T1-weighted MR images of foot and lower leg were acquired using a 1.5 T (Signa HDxt, GE Healthcare UK Ltd., Buckinghamshire) and 3.0 T (Magnetom Skyra, Siemens Healthcare, Erlangen) MR system. Of all participants in this study, eleven participants were scanned by 1.5 T MRI, and the others (six participants) were scanned by 3.0 T MRI, due to the update of the MR system in Ritsumeikan university. To acquire the whole foot image, the participants lay in a supine position on the examination table of the MR systems with their dominant foot and ankle encased in the ankle coils (1.5 T MR system: HD Knee/Foot coil, GE Healthcare UK Ltd., Buckinghamshire; 3.0 T MR system: Foot/Ankle coil, Siemens Healthcare, Erlangen). To reduce motion artifacts during image acquisition, the foot and ankle were positioned in the coils and stabilized with Velcro straps so that the ankle was kept at an angle of 90 degrees of ankle plantarflexion (neutral position).
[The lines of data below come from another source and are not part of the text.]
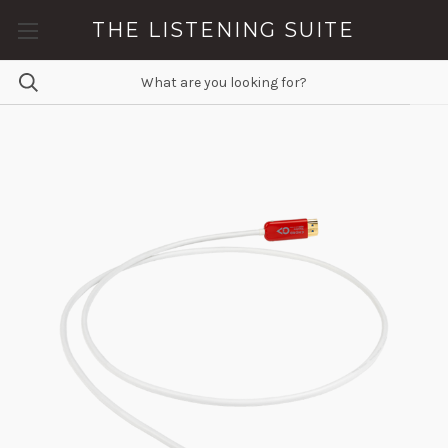
THE LISTENING SUITE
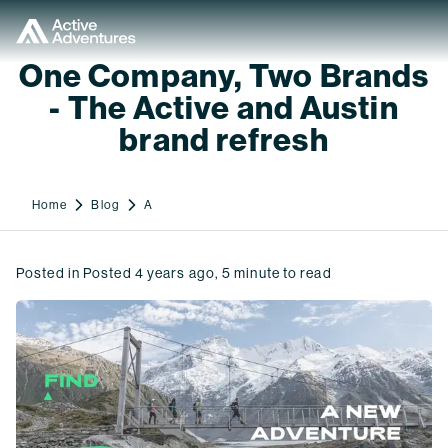
One Company, Two Brands
- The Active and Austin
brand refresh
Home
Blog
A
Posted in
Posted
4 years ago
,
5
minute to read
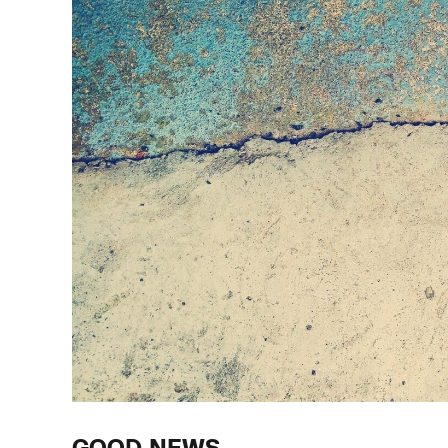
GOOD NEWS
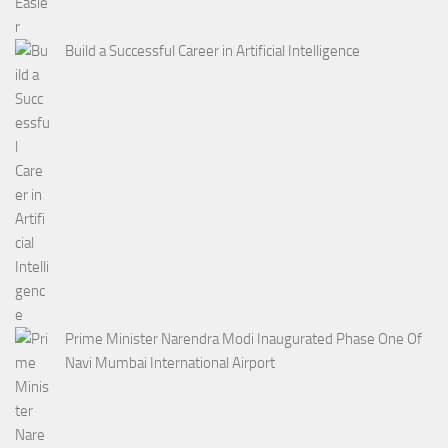
Build a Successful Career in Artificial Intelligence
Prime Minister Narendra Modi Inaugurated Phase One Of
Navi Mumbai International Airport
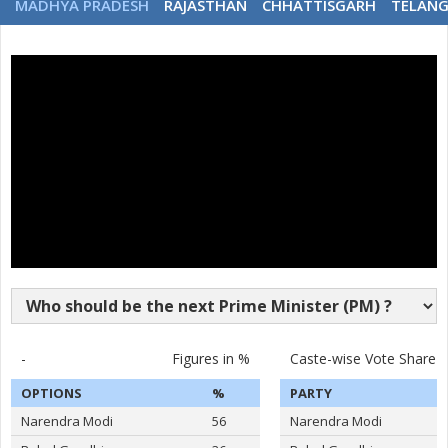
MADHYA PRADESH
RAJASTHAN
CHHATTISGARH
TELAN
-
Figures in %
Caste-wise Vote Share
OPTIONS
%
PARTY
Narendra Modi
56
Narendra Modi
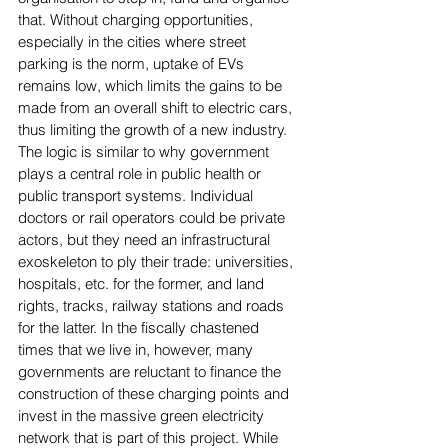
that. Without charging opportunities, 
especially in the cities where street 
parking is the norm, uptake of EVs 
remains low, which limits the gains to be 
made from an overall shift to electric cars, 
thus limiting the growth of a new industry. 
The logic is similar to why government 
plays a central role in public health or 
public transport systems. Individual 
doctors or rail operators could be private 
actors, but they need an infrastructural 
exoskeleton to ply their trade: universities, 
hospitals, etc. for the former, and land 
rights, tracks, railway stations and roads 
for the latter. In the fiscally chastened 
times that we live in, however, many 
governments are reluctant to finance the 
construction of these charging points and 
invest in the massive green electricity 
network that is part of this project. While 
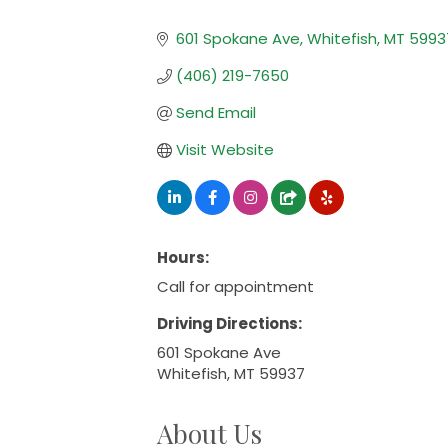
Categories
601 Spokane Ave
Whitefish
MT
5993
(406) 219-7650
Send Email
Visit Website
Hours:
Call for appointment
Driving Directions:
601 Spokane Ave
Whitefish, MT 59937
About Us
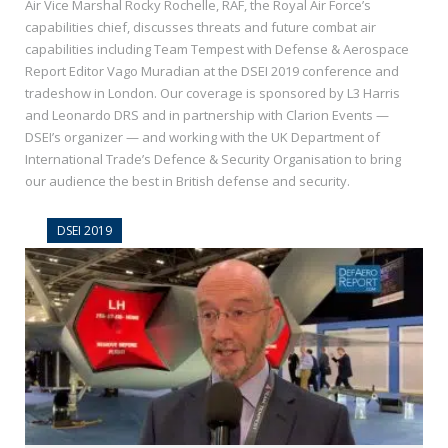
Air Vice Marshal Rocky Rochelle, RAF, the Royal Air Force’s
capabilities chief, discusses threats and future combat air
capabilities including Team Tempest with Defense & Aerospace
Report Editor Vago Muradian at the DSEI 2019 conference and
tradeshow in London. Our coverage is sponsored by L3 Harris
and Leonardo DRS and in partnership with Clarion Events —
DSEI’s organizer — and working with the UK Department of
International Trade’s Defence & Security Organisation to bring
our audience the best in British defense and security.
DSEI 2019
Serial whole foot images were acquired from the sesamoids and calcaneal tuberosity of foot perpendicular to the plantar aspect of the foot, using a fast spin-echo sequence in 1.5 T MR system according to Chang et al. [18] (repetition time = 500 ms, echo time = 13 ms, slice thickness = 4 mm, gap between slices = 0 mm, field of view = 120 × 120 mm, flip angle = 90 degrees, matrix = 512 × 512) and 3.0 T MR system (repetition time = 700 ms, echo time = 12 ms, slice thickness = 3.5 mm, gap between slices = 0 mm, field of view =125 × 125 mm, flip angle =120 degrees, matrix = 1024 × 1024). The data acquisition time for foot was approximately 9 min. For the lower leg image, participants lay on the examination table and lower legs were placed parallel to the main magnetic field. Serial cross-sectional lower leg images were acquired from the knee cleft to just proximal to the malleoli (1.5 T MR system: repetition time = 600 ms, echo time = 7.7 ms, slice thickness = 10 mm, gap between slices = 0 mm, field of view = 360 × 360 mm, flip angle = 90 deg, matrix = 256 × 256; 3.0 T MR system: repetition time = 700 ms, echo time = 9.4 ms, slice thickness = 5 mm, gap between slices = 0 mm, field of view = 360 × 360 mm, flip angle = 120 deg, matrix = 1024 × 1024). The data acquisition time for each scan was approximately 3 min.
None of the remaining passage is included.